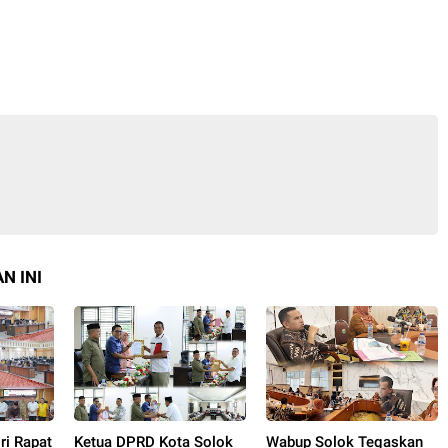
N INI
ri Rapat
Ketua DPRD Kota Solok
Wabup Solok Tegaskan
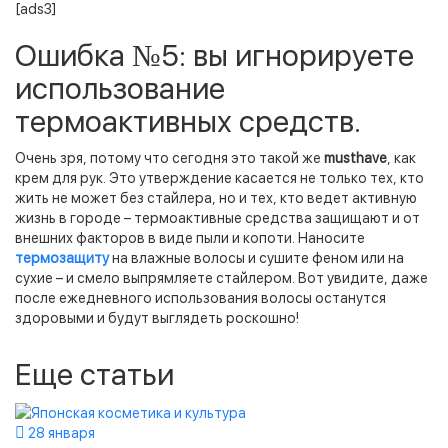
[ads3]
Ошибка №5: вы игнорируете
использование
термоактивных средств.
Очень зря, потому что сегодня это такой же
musthave
, как
крем для рук. Это утверждение касается не только тех, кто
жить не может без стайлера, но и тех, кто ведет активную
жизнь в городе – термоактивные средства защищают и от
внешних факторов в виде пыли и копоти. Наносите
термозащиту
на влажные волосы и сушите феном или на
сухие – и смело выпрямляете стайлером. Вот увидите, даже
после ежедневного использования волосы останутся
здоровыми и будут выглядеть роскошно!
Еще статьи
28 января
::::
Every line from the one containing "на влажные волосы и сушите феном или на" through the last line of the entries must be written out verbatim, and no other line.

-- Expected answer --
на влажные волосы и сушите феном или на
сухие – и смело выпрямляете стайлером. Вот увидите, даже
после ежедневного использования волосы останутся
здоровыми и будут выглядеть роскошно!
Еще статьи
28 января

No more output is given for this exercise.